Secure Tenancies (Victims of Domestic Abuse) Act 2018
- Parliament of the United Kingdom
- Long title: An Act to make provision about the granting of old-style secure tenancies in cases of domestic abuse.
- Citation: 2018 c. 11
- Introduced by: Sajid Javid (Commons) Lord Bourne of Aberystwyth (Lords)
- Territorial extent: England and Wales

Dates
- Royal assent: 10 May 2018
- Commencement: To be confirmed by regulation

Status: Not yet in force

History of passage through Parliament

Text of statute as originally enacted

Revised text of statute as amended

= Secure Tenancies (Victims of Domestic Abuse) Act 2018 =

United Kingdom law

The Secure Tenancies (Victims of Domestic Abuse) Act 2018 (c. 11) is an act of the Parliament of the United Kingdom. The act allows secure tenancies to be given to victims of domestic abuse. It was introduced to Parliament as a government bill by Sajid Javid and Lord Bourne of Aberystwyth of the Department for Communities and Local Government.

== Background ==
The Housing and Planning Act 2016 reduced the security of tenancy agreements, including those for victims of domestic abuse.

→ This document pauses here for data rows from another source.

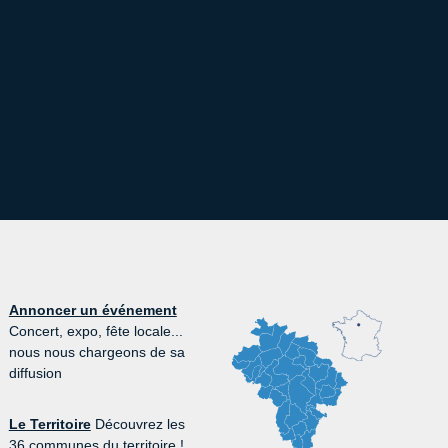
Annoncer un événement
Concert, expo, fête locale...
nous nous chargeons de sa
diffusion
Le Territoire
Découvrez les
36 communes du territoire !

According to the 2017 Crime Survey of England and Wales, approximately 1,900,000 people had suffered from domestic abuse in the past year.

== Legislative passage ==
During the parliamentary debate, discussion included topics such as GPs charging fees for proof of domestic abuse.

==Provisions==
The provisions of the act include:
- Ameding the Housing Act 1985 to add that:
- A local housing authority that grants a secure tenancy of a dwelling-house in England must grant an old-style secure tenancy if—
(a) the tenancy is offered to a person who is or was a tenant of some other dwelling-house under a qualifying tenancy (whether as the sole tenant or as a joint tenant), and

(b) the authority is satisfied that the person or a member of their household is or has been the victim of domestic abuse and that the new tenancy is granted for reasons connected with that abuse

- In the Act, "abuse" is defined as:
(a) Violence
(b) Threatening, intimidating, coercive or controlling behaviour, or
(c) Any other form of abuse, including emotional, financial, physical, psychological or sexual abuse

- In the Act, "domestic abuse" is defined as abuse where the victim is or has been in the same family or household as the abuser or in an intimate personal relationship with the abuser.

==Timetable==

- Through the Lords
The bill was introduced to the House of Lords at its first reading on 19 December 2017. The Bill had its second reading on 9 January 2018 and began its committee stage on 24 January. The Bills third reading was on 13 March 2018 before being passed to the Commons the same day.

- Through the Commons
The Bill had its first reading in the House of Commons on 13 March 2018 and its second reading on 19 March. The committee stage started on 27 March and the committee reported on 8 May. The Bill passed its third reading the same day with no amendments.

- Royal assent
Royal assent was achieved by May 2018.

==Amendments==
As of June 2019, there have been no amendments to the Act.